Tuesday’s game between the Kings and Coyotes went distinctly off the rails in overtime. It’s a byproduct of the high stakes and intensity and speed. Guys lose their tempers and it boils over after the whistle. We see scrums and jabs and slashes all the time and think much of it, but occasionally there’s a full speed hockey play that raises eyebrows.
In overtime, one whistle before Dustin Penner’s game winning goal, Dustin Brown caught Michal Rozsival coming across the blueline and made knee-on-knee contact. There was no penalty on the play despite the hit coming after an offside whistle being blown and Rozsival being carried off the ice.
Here’s the hit.
The obvious issues are as follows according to Bob McKenzie:
1. Should it have been a penalty?
2. If so, what penalty?
3. Is it suspendable?
Now, given that this was such a close call play, I’m inclined to say that this shouldn’t have been a penalty. At this speed it’s impossible to conclusively argue that there was intent on the behalf of Brown or that he could have avoided the knee-on-knee contact. Given an, online at least, apparent consensus that punishment shouldn’t be dependent on injury we shouldn’t take into account the fact that Rozsival appeared to sustain an injury. The whistle appears to be blown late — roughly a second before contact by my watch — and it’s hard to fault Brown for not avoiding contact in such a short time span.
Three observations at the moment of impact…
Black arrow: Brown sticks the arm out, meaning he wants to square up Rozsival and make contact with him. However, the arm also seems to detract from the argument that Brown wants to make contact by the knee.
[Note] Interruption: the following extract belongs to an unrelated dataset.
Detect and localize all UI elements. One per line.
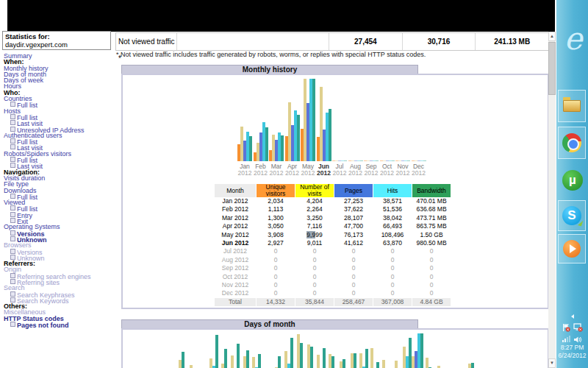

This isn’t a Bryan Marchment caliber assault, it’s just a byproduct of the contact he wanted to make with the body when they were further away.
Red arrow: Rozsival cuts up ice at the last second which leaves the knee of Brown as a point of contact instead of the body shot which is what Brown had initially lined up. The unfortunate byproduct of this is also that the inside of Rozsival’s knee becomes a primary point of contact which makes it more prone to severe damage.
Blue arrow: Part of the reason the hit is so devastating is that Rozsival brings the puck up ice and puts his head down coming across the blueline. When he looks back up, Antoine Vermette is blocking his view of Brown and the Kings captain doesn’t re-enter his vision — periphery at that — until the hit occurs. He had no idea it was coming and his move up ice only made the hit more severe.
In sum, a lot of things were at play here. I’ve thrown a lot at you so I’ll cut it off there and open the floor to you.
Do you think Dustin Brown should be suspended for this hit?